Inertia and the American oil tanker

An oil tanker can measure up to 1300 feet (400 meters) in length and carry 550000 DWT (dead weight tonnage), making them the behemoths of the seas. Because of their mass, tankers have large inertia. seawise giant oil tanker

A loaded supertanker could take as much as 4 to 8 kilometers and 15 minutes to come to a complete stop and has a turning diameter of about 2 kilometers.

The U.S. economy is the ULT (ultra-large tanker) of the world’s economies. It takes time to get up to speed and time to slow down.

Keep that in mind as you read excerpts from the following article:

The Biden Economy and How It Could Be Fixed, By Andrew F. Puzder Businessman and Author, The Capitalist Comeback: The Trump Boom and the Left’s Plot to Stop It

The following is adapted from a talk delivered on February 22, 2023, at a Hillsdale College National Leadership Seminar in Indian Wells, California.

Just about everybody on Wall Street knows, despite what you read in the financial press, that the Biden administration’s economic policies are driving our economy into a recessionary ditch.

This is the mark of the conspiracy theorist. He claims “just about everybody on Wall Street knows this,” but the “financial press” doesn’t.

One wonders who constitutes the “everybody” and where “everybody on Wall Street” gets its information if not from the financial press. Fox News, perhaps?

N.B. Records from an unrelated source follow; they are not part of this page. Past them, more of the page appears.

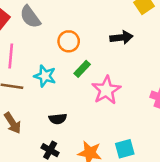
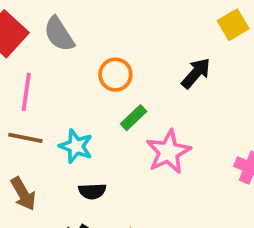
black arrow: (121, 37) -> (196, 73), turned -45
cyan star: (45, 76) -> (76, 146), moved

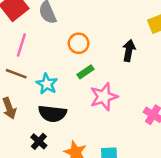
black arrow: (196, 73) -> (129, 51), turned -40
black semicircle: (92, 191) -> (52, 114), size x1.6

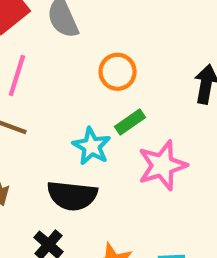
cyan star: (47, 84) -> (92, 146), moved

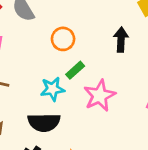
cyan star: (92, 146) -> (52, 89), turned -30

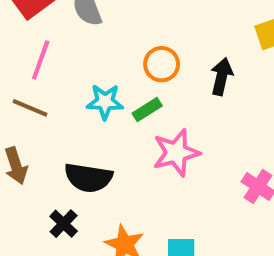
orange circle: (63, 39) -> (162, 64), moved
cyan star: (52, 89) -> (105, 102), moved

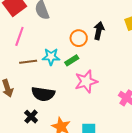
black arrow: (222, 77) -> (99, 31), moved
brown line: (30, 108) -> (28, 62), moved, turned -30

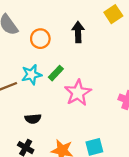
orange circle: (79, 38) -> (40, 39), moved
black semicircle: (43, 94) -> (33, 119), size x0.6

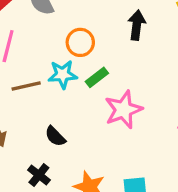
orange circle: (40, 39) -> (80, 42), moved
black semicircle: (33, 119) -> (55, 136), turned 42

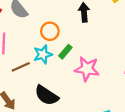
pink star: (123, 110) -> (87, 69), turned -30
black semicircle: (55, 136) -> (46, 95), size x1.6

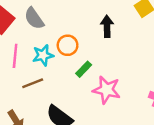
cyan star: (43, 54) -> (43, 55), moved

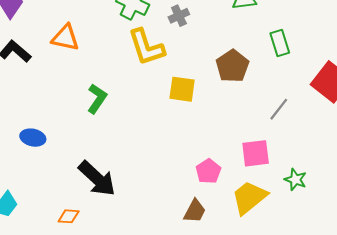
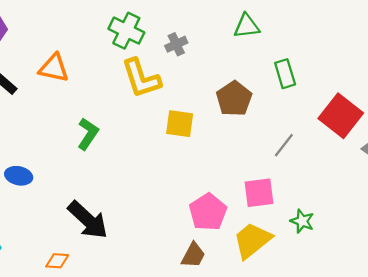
pink pentagon: (208, 171) -> (208, 212), size x1.4

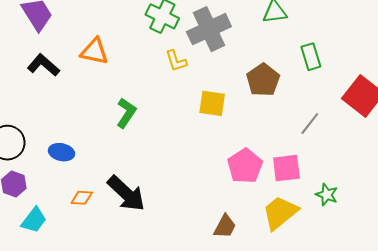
gray cross: (176, 44) -> (209, 29), size x2.0
yellow L-shape: (141, 78) -> (176, 61), size x0.6
pink pentagon: (208, 212) -> (245, 166), moved
orange diamond: (57, 261) -> (82, 198), moved

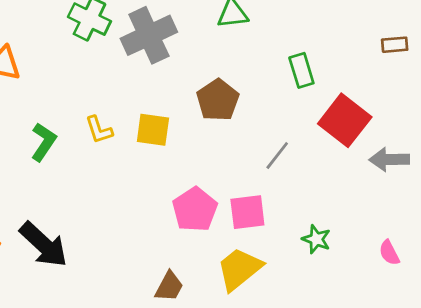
green rectangle: (311, 57) -> (301, 70), moved
yellow L-shape: (176, 61) -> (99, 130), moved
green star: (327, 195) -> (316, 239), moved

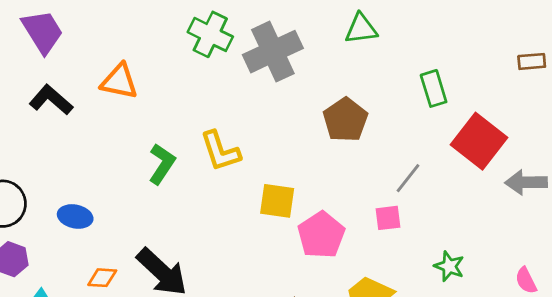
yellow L-shape: (99, 130) -> (220, 151), size x1.4
yellow square: (153, 130) -> (277, 201), moved
pink square: (247, 212) -> (388, 218), moved, size x0.7

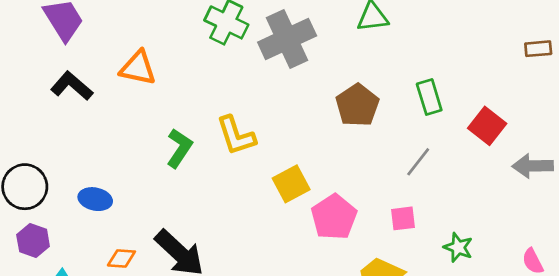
green rectangle: (434, 88) -> (429, 97), moved
red square: (479, 141) -> (487, 126), size x0.7
yellow square: (277, 201) -> (291, 184), turned -36
pink square: (388, 218) -> (403, 218), moved

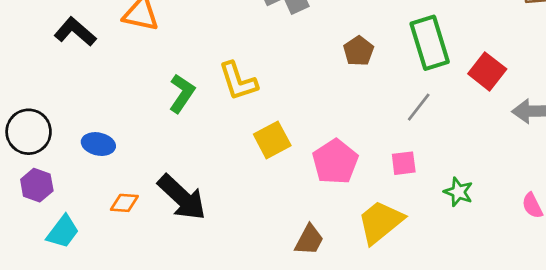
green rectangle: (429, 97) -> (430, 43), size x1.5
brown pentagon: (357, 105) -> (358, 51), size x0.7
yellow square: (291, 184) -> (272, 140), moved

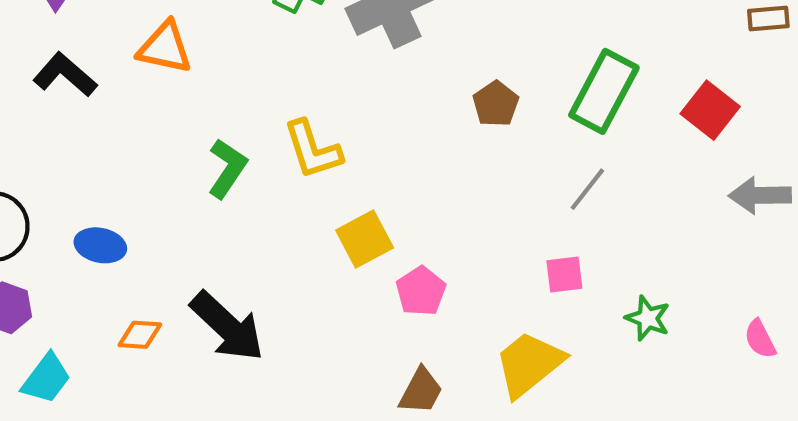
green rectangle: (430, 43) -> (604, 91), turned 45
red square: (487, 71) -> (710, 110), moved
pink pentagon: (335, 162) -> (421, 291), moved, size x0.7

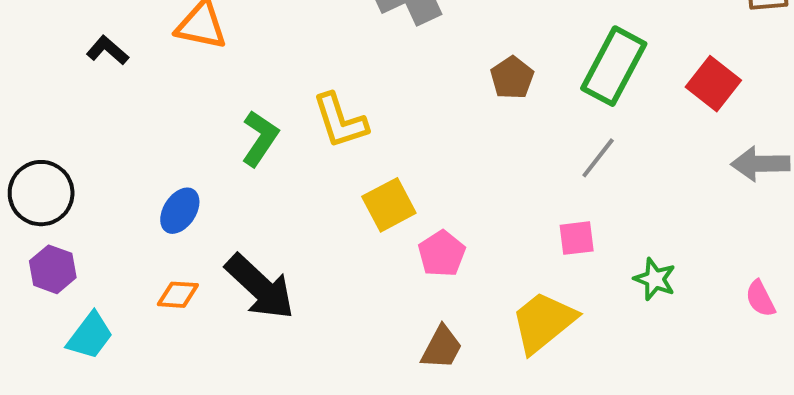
black L-shape: (65, 75) -> (107, 50), size x0.7
blue ellipse: (100, 245) -> (180, 211), moved, turned -69

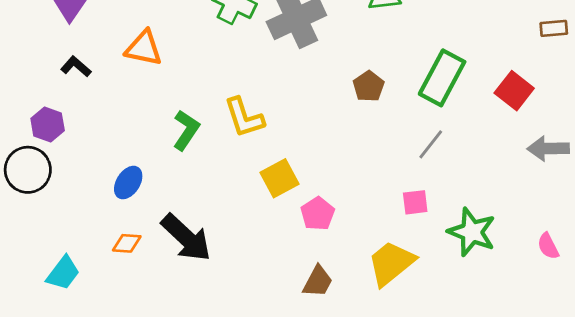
purple hexagon: (53, 269) -> (48, 125), moved
green star: (655, 279) -> (472, 232), size x1.6

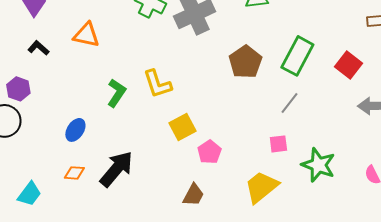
brown pentagon: (369, 86) -> (245, 62), size x1.5
black arrow: (186, 238) -> (116, 169), turned -93
brown trapezoid: (318, 281) -> (193, 195), moved

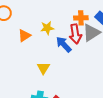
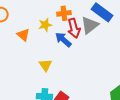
orange cross: (81, 18) -> (64, 13), moved
orange triangle: (24, 36) -> (23, 35), turned -40

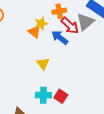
red arrow: (74, 28) -> (70, 26), turned -30
orange triangle: (23, 35) -> (34, 32), moved

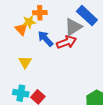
orange cross: (59, 11) -> (40, 13), moved
red arrow: (70, 26) -> (67, 42), moved, turned -72

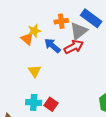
orange cross: (40, 13) -> (61, 21), moved

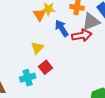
cyan cross: (34, 102) -> (28, 78), turned -35
red square: (51, 104) -> (45, 67), moved

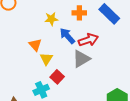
orange triangle: (39, 15) -> (35, 45), moved
gray triangle: (91, 22) -> (81, 59), moved

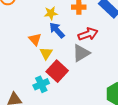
blue arrow: (67, 36) -> (57, 30), moved
red square: (57, 77) -> (57, 71), size x1.5

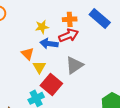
blue arrow: (57, 30) -> (49, 44), turned -36
red arrow: (88, 34) -> (69, 35), moved

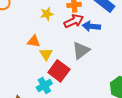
blue arrow: (49, 44) -> (91, 26), moved
orange triangle: (28, 54) -> (34, 41), turned -32

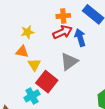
yellow star: (47, 14) -> (27, 32), moved
blue arrow: (91, 26) -> (80, 38), turned 66

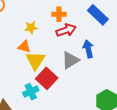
orange cross: (63, 16) -> (59, 14), moved
blue arrow: (80, 38) -> (88, 49), moved
yellow triangle: (34, 65) -> (35, 61), size x1.5

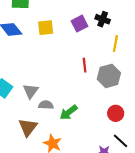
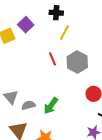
purple square: (79, 24) -> (26, 25), moved
yellow line: (115, 44) -> (64, 33), moved, turned 35

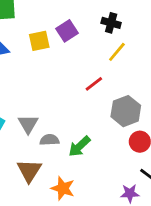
red line: (52, 59) -> (94, 84), turned 64
gray hexagon: (77, 62) -> (126, 111), moved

In a recent Wall Street Journal survey of 23 large financial institutions that do business directly with the Federal Reserve, 16 predicted a recession in 2023 and two predicted a recession in 2024, while only five predicted that we would avoid a recession.

A recession is predictable because the Fed wrongly follows a recessionary policy to reduce inflation.

Unfortunately, a recession is not the opposite of inflation, as the term “stagflation” indicates. Curing inflation should not require causing a recession.

A recession is defined, traditionally, as two consecutive quarters of negative economic growth. At least it was defined that way before the financial press redefined it prior to the 2022 midterms, ensuring that despite two consecutive quarters of negative growth, President Biden’s policies couldn’t be labeled recessionary.

But regardless of the definition, this negative growth meant declining standards of living, fewer job opportunities, lower wages, and increased poverty for the American people. 

“Fewer job opportunities”? Unemployment is near historic lows.

Puzder complains about “fewer job opportunities” under Biden when the unemployment rate is near a low not seen since the 1950s — and lower than during the Trump administration.

The hard economic times we are experiencing are especially striking as they come on the heels of the Trump boom, which opened our eyes again to American economic potential when we have low taxes, reduced regulation, and a bountiful supply of domestic energy.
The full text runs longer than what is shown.